Was there a breach of procedural fairness?
(1)
Bias
[50]
The Applicant argues that the actions of the CRA are tainted by bias and a lack of procedural fairness. The Applicant submits that the CRA’s conduct demonstrates actual bias. He further asserts that, “this occurrence is not directly related to this case”
. The Applicant believes that this is an example of the bias that the CRA has toward tax payers.
[51]
In Baker v Canada (Minister of Citizenship and Immigration), [1999] 2 S.C.R. 817, it was held at paragraph 46 that the test for a reasonable apprehension of bias is:
46 The test for reasonable apprehension of bias was set out by de Grandpré J., writing in dissent, in Committee for Justice and Liberty v.

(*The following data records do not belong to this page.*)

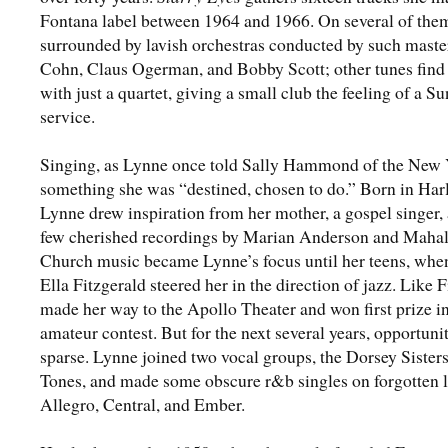
Fontana label between 1964 and 1966. On several of the
surrounded by lavish orchestras conducted by such maste
Cohn, Claus Ogerman, and Bobby Scott; other tunes find
with just a quartet, giving a small club the feeling of a S
service.
Singing, as Lynne once told Sally Hammond of the New Y
something she was “destined, chosen to do.” Born in Har
Lynne drew inspiration from her mother, a gospel singer,
few cherished recordings by Marian Anderson and Mahal
Church music became Lynne’s focus until her teens, when
Ella Fitzgerald steered her in the direction of jazz. Like F
made her way to the Apollo Theater and won first prize i
amateur contest. But for the next several years, opportuni
sparse. Lynne joined two vocal groups, the Dorsey Sisters
Tones, and made some obscure r&b singles on forgotten l
Allegro, Central, and Ember.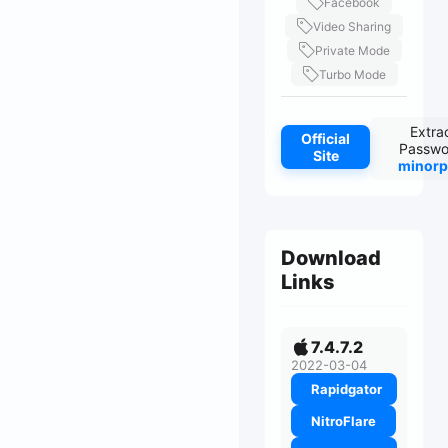
Facebook
Video Sharing
Private Mode
Turbo Mode
Extra
Official
Passwo
Site
minorp
Download
Links
7.4.7.2
2022-03-04
Rapidgator
NitroFlare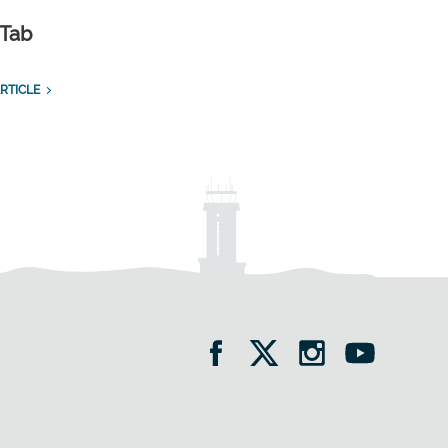
 Tab
RTICLE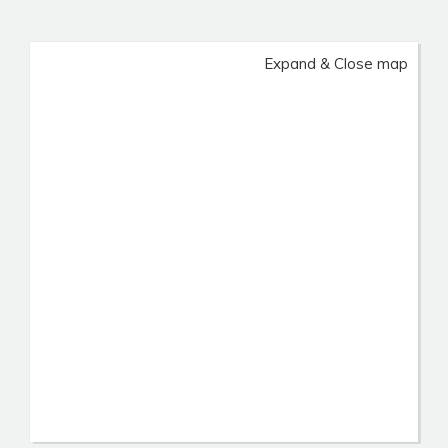
Expand & Close map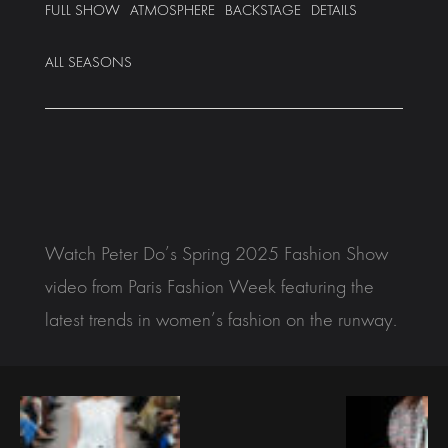
FULL SHOW
ATMOSPHERE
BACKSTAGE
DETAILS
ALL SEASONS
Watch Peter Do’s Spring 2025 Fashion Show
video from Paris Fashion Week featuring the
latest trends in women’s fashion on the runway.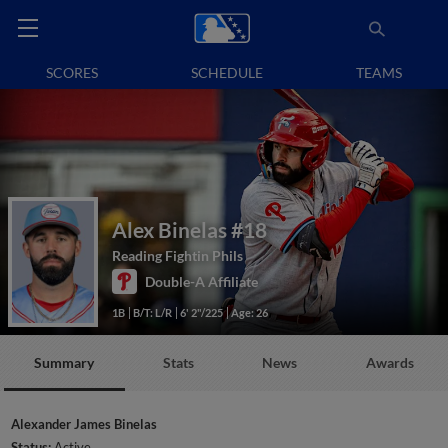
SCORES
SCHEDULE
TEAMS
Alex Binelas
#18
Reading Fightin Phils
Double-A Affiliate
1B
B/T: L/R
6' 2"/225
Age: 26
Summary
Stats
News
Awards
Alexander James Binelas
Status:
Active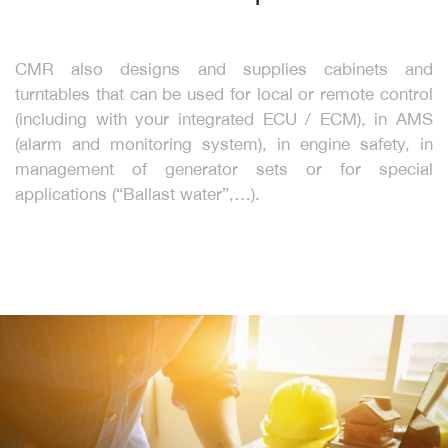
CMR also designs and supplies cabinets and
turntables that can be used for local or remote control
(including with your integrated ECU / ECM), in AMS
(alarm and monitoring system), in engine safety, in
management of generator sets or for special
applications (“Ballast water”,…).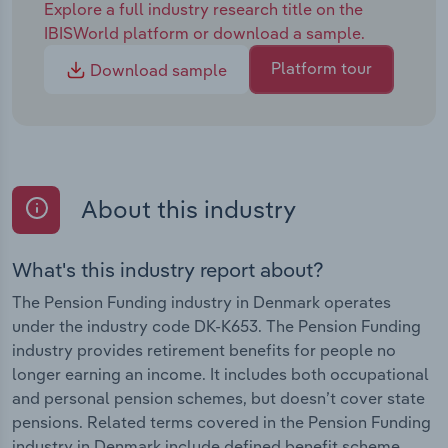
Explore a full industry research title on the
IBISWorld platform or download a sample.
Platform tour
Download sample
About this industry
What's this industry report about?
The Pension Funding industry in Denmark operates
under the industry code DK-K653. The Pension Funding
industry provides retirement benefits for people no
longer earning an income. It includes both occupational
and personal pension schemes, but doesn’t cover state
pensions. Related terms covered in the Pension Funding
industry in Denmark include defined benefit scheme ,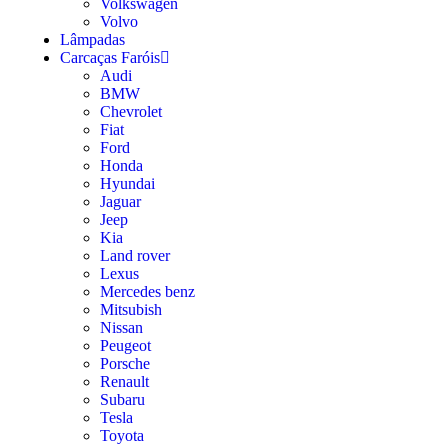
Volkswagen
Volvo
Lâmpadas
Carcaças Faróis
Audi
BMW
Chevrolet
Fiat
Ford
Honda
Hyundai
Jaguar
Jeep
Kia
Land rover
Lexus
Mercedes benz
Mitsubish
Nissan
Peugeot
Porsche
Renault
Subaru
Tesla
Toyota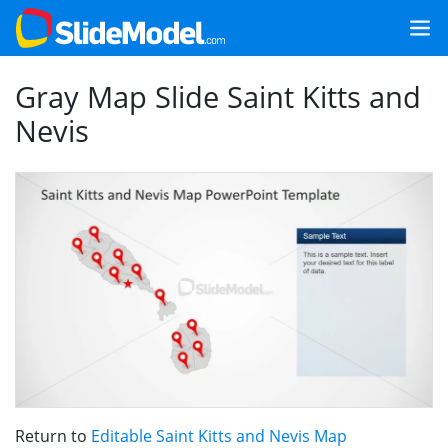
Gray Map Slide Saint Kitts and
Nevis
Return to
Editable Saint Kitts and Nevis Map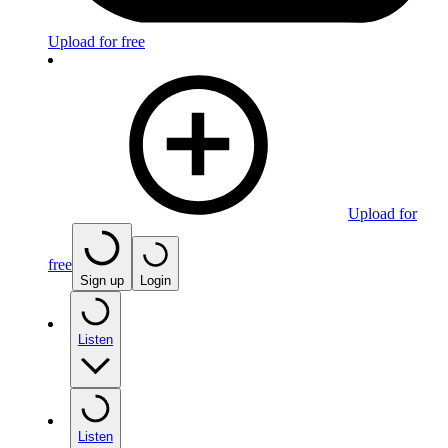
Upload for free
Upload for
free
Sign up
Login
Listen
Listen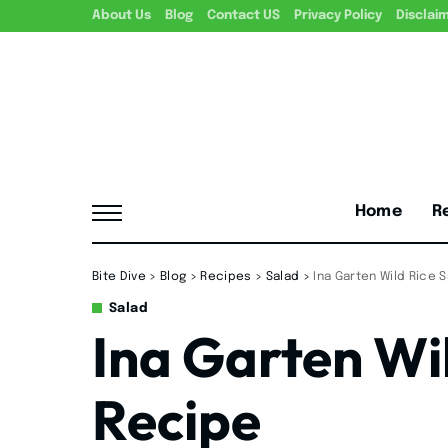
About Us
Blog
Contact US
Privacy Policy
Disclai
Home
R
Bite Dive
>
Blog
>
Recipes
>
Salad
>
Ina Garten Wild Rice 
Salad
Ina Garten Wi
Recipe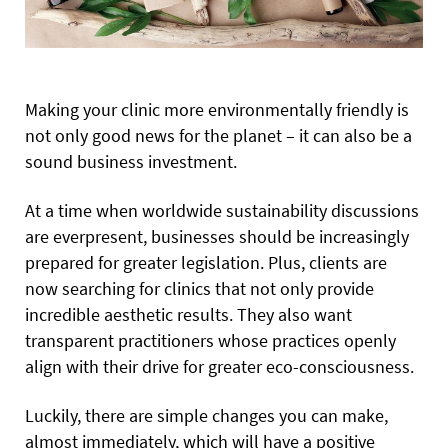
Making your clinic more environmentally friendly
is
not only good news for the planet – it can also be a
sound business investment.
At a time when worldwide sustainability discussions
are everpresent, businesses should be increasingly
prepared for greater legislation. Plus, clients are
now searching for clinics that not only provide
incredible aesthetic results. They also want
transparent practitioners whose practices openly
align with their drive for greater eco-consciousness.
Luckily, there are simple changes you can make,
almost immediately, which will have a positive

National Energy Board, [1978] 1 S.C.R. 369, at p. 394:
... the apprehension of bias must be a reasonable one, held by reasonable and right minded persons, applying themselves to the question and obtaining thereon the required information... [T]hat test is "what would an [page850] informed person, viewing the matter realistically and practically -- and having thought the matter through -- conclude. Would he think that it is more likely than not that [the decision-maker], whether consciously or unconsciously, would not decide fairly."
[52]
The Applicant argued in his written material that the CRA (in the abstract) was biased against him. He specifically noted that in the past he has had limited success in having the CRA reassess his claims, even when he was in the right. The assertion that the CRA gave him a hard time in assessing a past issue cannot stand up to the reasonable apprehension of bias test.
[53]
In any case, since the Applicant is taking issue with the bias of the CRA as a whole, rather than with any specific individual, the Applicant should have rightly raised this concern earlier on in the proceeding.
[54]
I find that the Applicant has not in the materials established a real or an apprehension of bias on the part of CRA itself, the Delegate, or the Taxpayer Relief Officer in the Winnipeg Tax Centre as there is no evidence to support such a claim.
(2)
“Right to be Heard”
Argument
[55]
The Applicant asserts that the CRA denied the Applicant the opportunity to make further submissions on why he filed late tax returns for a number of years, as the CRA never called him back to tell him of their concerns before making the Decision. The Applicant further asserts that he had specifically asked for the opportunity to address his concerns in a phone call, but that this request was not granted. Thus, he submits that had the CRA called him, he would have provided in his application an explanation for his late filings prior to the Decision being issued. Therefore, he would have provided the evidence to the CRA that he did for this application, which as noted above, I have either struck or given no weight to as it was not before the Delegate.
[56]
This submission is simply not borne out by the facts or based on jurisprudence.
[57]
The Respondent correctly points to the numerous opportunities that the Applicant had to present his case via written documentation and that there is no right to have the officer call him in advance to discuss his pending decision.
[58]
In Sherry v Canada (Minister of National Revenue), 2011 FC 1208, Justice Simpson rejected the argument that an applicant should have an opportunity to comment on the CRA’s conclusion before a decision was made. Justice Simpson held that there are no specific rules of procedural fairness set out in the Act, and that there was no breach of procedural fairness in that case.
[59]
No jurisprudence was put forward by the Applicant to suggest that he has a right to make oral submissions on a Second Level Review after already filing written submissions. The onus is on the Applicant to put their best foot forward when applying for the discretionary relief of waiving or cancelling penalties and interest. I therefore do not find any breach of procedural fairness.
[60]
In sum, I find that the Decision is reasonable as per the test in Dunsmuir v New Brunswick, 2008 SCC 9, falling well within the range of possible, acceptable outcomes on a balance of probabilities and that there was no procedural unfairness. The application is therefore dismissed.
VI.
Costs
[61]
The Applicant sought costs as did the Respondent. The Respondent filed a Bill of Costs in the amount of $2,203.52.
[62]
I will award costs in a lump sum inclusive of fees, taxes and disbursements in the amount of $500.00 to be paid forthright by the Applicant to the Respondent.